Avançamos para o presente, dez anos após os eventos iniciais, e vemos Asia buscando recomeçar ao se candidatar a uma vaga de empregada doméstica no Edifício The Virgil, em Nova York. O prédio, que remonta ao início do século 20, tem seus moradores e funcionários envoltos em uma aura de estranheza, que inclui a governanta (Patricia Arquette) e os demais empregados.

Logo na primeira noite, Asia já sente a peculiaridade do lugar quando ruídos bizarros em seu quarto a colocam em estado de alerta. A situação se agrava quando figuras mascaradas e encapuzadas irrompem em seu quarto, dando início ao que o título do filme já adiantava: uma tentativa de assassinato! Para quem evitou o trailer, a experiência pode ser mais impactante. Para quem viu, os motivos por trás de toda a perseguição já são conhecidos.

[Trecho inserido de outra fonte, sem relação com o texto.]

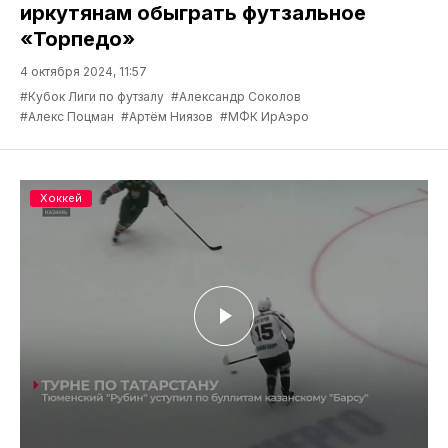
иркутянам обыграть футзальное
«Торпедо»
4 октября 2024, 11:57
#Кубок Лиги по футзалу
#Александр Соколов
#Алекс Поцман
#Артём Ниязов
#МФК ИрАэро
Хоккей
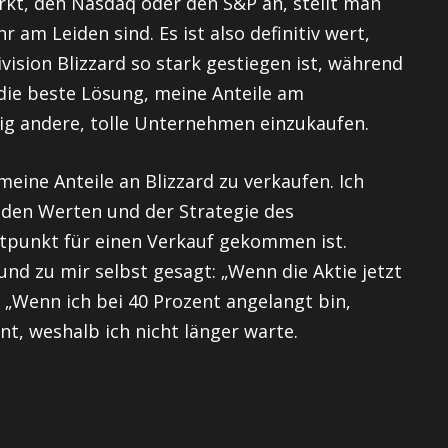
rkt, den Nasdaq oder den S&P an, stellt man
r am Leiden sind. Es ist also definitiv wert,
vision Blizzard so stark gestiegen ist, während
h die beste Lösung, meine Anteile am
ig andere, tolle Unternehmen einzukaufen.
eine Anteile an Blizzard zu verkaufen. Ich
 den Werten und der Strategie des
tpunkt für einen Verkauf gekommen ist.
nd zu mir selbst gesagt: „Wenn die Aktie jetzt
r „Wenn ich bei 40 Prozent angelangt bin,
nt, weshalb ich nicht länger warte.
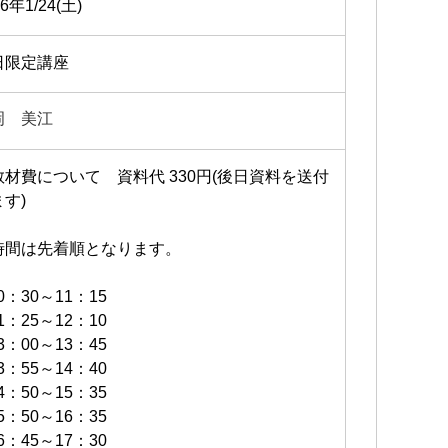
26年1/24(土)
日限定講座
岡 美江
教材費について 資料代 330円(後日資料を送付
す)
時間は先着順となります。
0：30～11：15
1：25～12：10
3：00～13：45
3：55～14：40
4：50～15：35
5：50～16：35
6：45～17：30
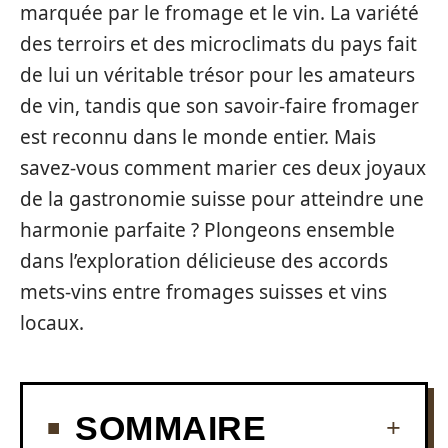
marquée par le fromage et le vin. La variété
des terroirs et des microclimats du pays fait
de lui un véritable trésor pour les amateurs
de vin, tandis que son savoir-faire fromager
est reconnu dans le monde entier. Mais
savez-vous comment marier ces deux joyaux
de la gastronomie suisse pour atteindre une
harmonie parfaite ? Plongeons ensemble
dans l’exploration délicieuse des accords
mets-vins entre fromages suisses et vins
locaux.
SOMMAIRE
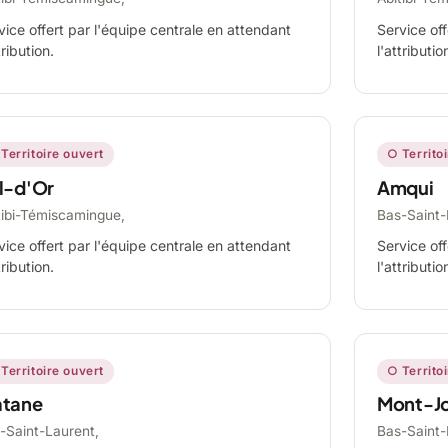
vice offert par l'équipe centrale en attendant
Service off
tribution.
l'attributio
Territoire ouvert
○ Territo
l-d'Or
Amqui
tibi-Témiscamingue,
Bas-Saint-
vice offert par l'équipe centrale en attendant
Service off
tribution.
l'attributio
Territoire ouvert
○ Territo
tane
Mont-Jo
-Saint-Laurent,
Bas-Saint-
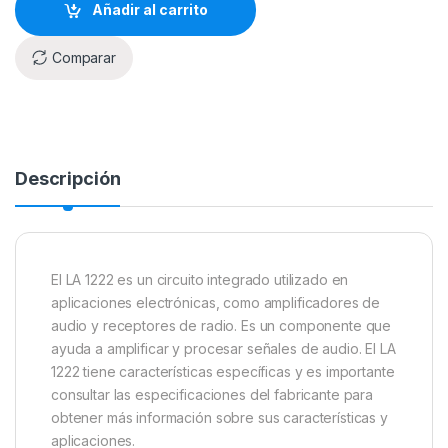
Añadir al carrito
Comparar
Descripción
El LA 1222 es un circuito integrado utilizado en
aplicaciones electrónicas, como amplificadores de
audio y receptores de radio. Es un componente que
ayuda a amplificar y procesar señales de audio. El LA
1222 tiene características específicas y es importante
consultar las especificaciones del fabricante para
obtener más información sobre sus características y
aplicaciones.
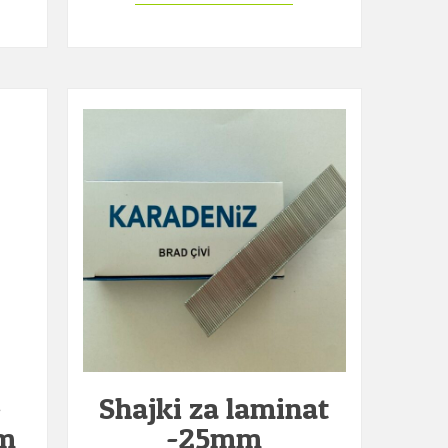
-
Shajki za laminat
m
-25mm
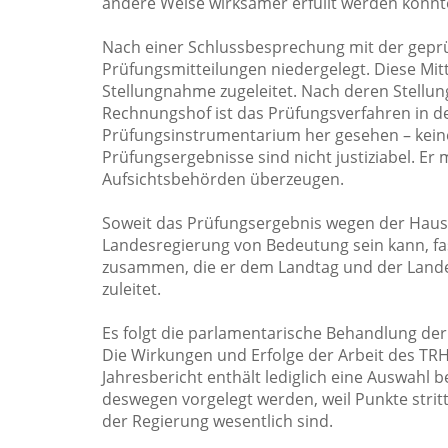
andere Weise wirksamer erfüllt werden könnt
Nach einer Schlussbesprechung mit der geprüf
Prüfungsmitteilungen niedergelegt. Diese Mit
Stellungnahme zugeleitet. Nach deren Stellu
Rechnungshof ist das Prüfungsverfahren in d
Prüfungsinstrumentarium her gesehen – keine 
Prüfungsergebnisse sind nicht justiziabel. Er 
Aufsichtsbehörden überzeugen.
Soweit das Prüfungsergebnis wegen der Haush
Landesregierung von Bedeutung sein kann, fa
zusammen, die er dem Landtag und der Landesr
zuleitet.
Es folgt die parlamentarische Behandlung de
Die Wirkungen und Erfolge der Arbeit des TRH 
Jahresbericht enthält lediglich eine Auswahl
deswegen vorgelegt werden, weil Punkte stritt
der Regierung wesentlich sind.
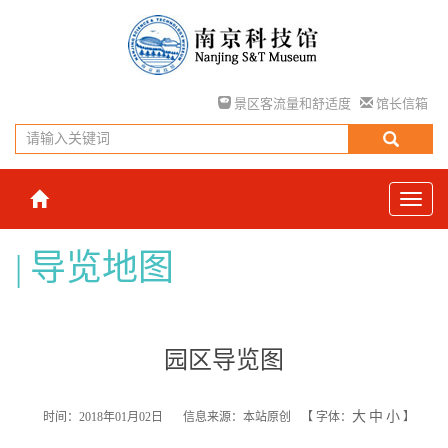
景区客流量和舒适度
馆长信箱
导览地图
园区导览图
大
中
小
时间：2018年01月02日
信息来源：本站原创
【
字体：
】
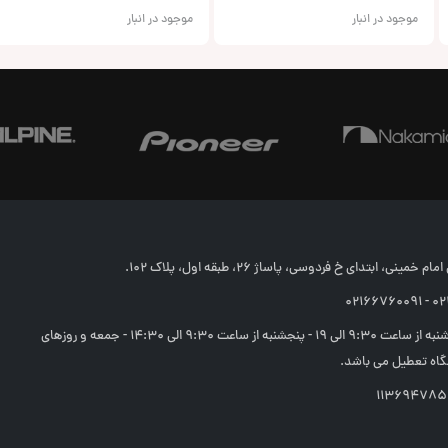
موجود در انبار
موجود در انبار
خمینی، ابتدای خ فردوسی، پاساژ 26، طبقه اول، پلاک 102.
02166
شنبه تا چهارشنبه از ساعت 9:30 الی 19 - پنجشنبه از ساعت 9:30 الی 14:30 - جمعه و روزهای
اه تعطیل می باشد.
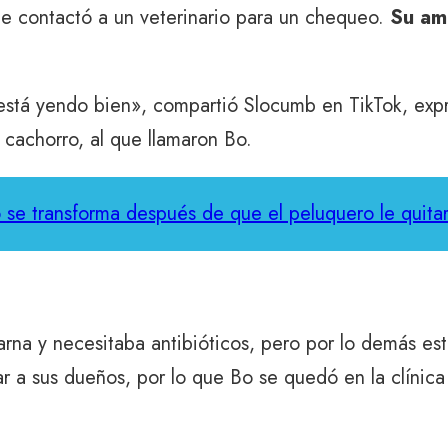
e contactó a un veterinario para un chequeo.
Su ama
stá yendo bien», compartió Slocumb en TikTok, expres
cachorro, al que llamaron Bo.
ro se transforma después de que el peluquero le quitar
 sarna y necesitaba antibióticos, pero por lo demás e
 a sus dueños, por lo que Bo se quedó en la clínica m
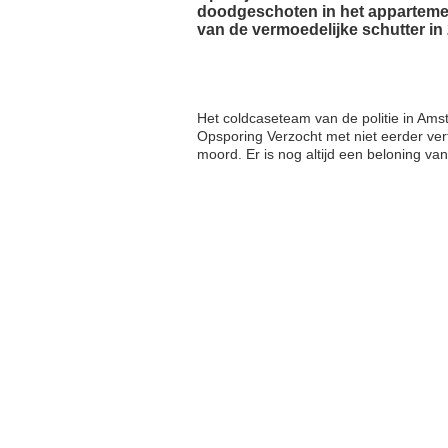
doodgeschoten in het apparteme
van de vermoedelijke schutter in
Het coldcaseteam van de politie in Am
Opsporing Verzocht met niet eerder ve
moord. Er is nog altijd een beloning va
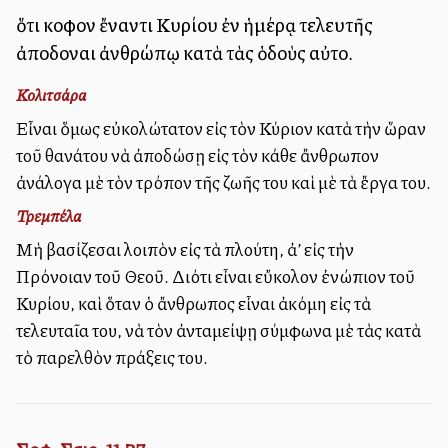
ὅτι κοῦφον ἔναντι Κυρίου ἐν ἡμέρᾳ τελευτῆς
ἀποδοῦναι ἀνθρώπῳ κατὰ τὰς ὁδοὺς αὐτοῦ.
Κολιτσάρα
Εἶναι ὅμως εὐκολώτατον εἰς τὸν Κύριον κατὰ τὴν ὥραν
τοῦ θανάτου νὰ ἀποδώσῃ εἰς τὸν κάθε ἄνθρωπον
ἀνάλογα μὲ τὸν τρόπον τῆς ζωῆς του καὶ μὲ τὰ ἔργα του.
Τρεμπέλα
Μὴ βασίζεσαι λοιπὸν εἰς τὰ πλούτη, ἀλλ’ εἰς τὴν
Πρόνοιαν τοῦ Θεοῦ. Διότι εἶναι εὔκολον ἐνώπιον τοῦ
Κυρίου, καὶ ὅταν ὁ ἄνθρωπος εἶναι ἀκόμη εἰς τὰ
τελευταῖα του, νὰ τὸν ἀνταμείψῃ σύμφωνα μὲ τὰς κατὰ
τὸ παρελθὸν πράξεις του.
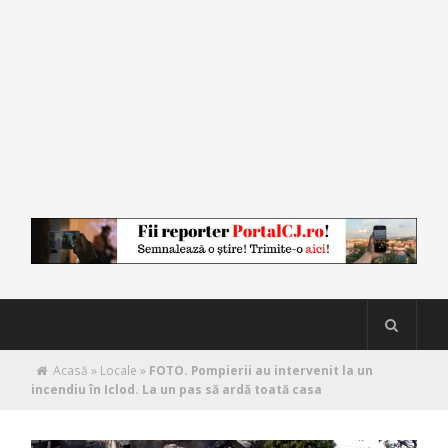
Acasă
»
Locale
»
FOTO. Pompierii au intervenit la un
incendiu în Iclod. La un pas să ardă toată casa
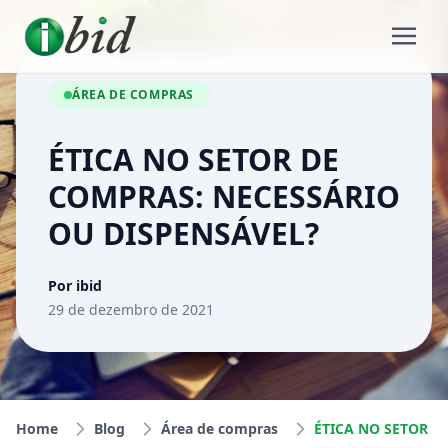
ÁREA DE COMPRAS
ÉTICA NO SETOR DE
COMPRAS: NECESSÁRIO
OU DISPENSÁVEL?
Por ibid
29 de dezembro de 2021
Home
Blog
Área de compras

A partir daí, o que se desenrola é uma série estilizada de ataques e mortes que vão desde tiros descomplicados até formas de eliminação bem mais inventivas. A força com que os corpos são lançados e os jorros de sangue são tão exagerados quanto visualmente impactantes, transformando o que poderia ser apenas uma sequência de cenas gore em um espetáculo grotescamente divertido. No cinema, as gargalhadas são mais frequentes que expressões de repulsa ou mãos cobrindo rostos assustados.

No entanto, a repetição da fórmula pode tornar a experiência um tanto quanto monótona, apesar das mudanças de cenário, que incluem quartos, corredores, vãos de parede e poços de elevador. O arsenal utilizado também é variado, culminando em uma cena marcante que envolve um machado em chamas.

A direção de Kirill Sokolov, que também é responsável pelo roteiro junto com Alex Litvak, entrega imagens impressionantes, como as vistas nos trailers e clipes. Contudo, o excesso de exageros acaba por fazer o filme parecer um trabalho de conclusão de um estudante de cinema – tecnicamente habilidoso, mas mais preocupado em impressionar do que em inovar. As comparações com Kill Bill e John Wick, ou mesmo uma tentativa de emular Casamento Sangrento (Ready or Not, 2019), são inevitáveis.

E não me entenda mal. As referências são excelentes e se somam a um toque de Blaxploitation, especialmente ao vermos uma mulher negra enfrentando e vencendo todos os desafios que surgem. Zazie Beetz mostra-se à altura do desafio nas cenas de ação e parece se divertir muito no processo. E, afinal, como não se divertir sendo perseguida por… um olho. Literalmente.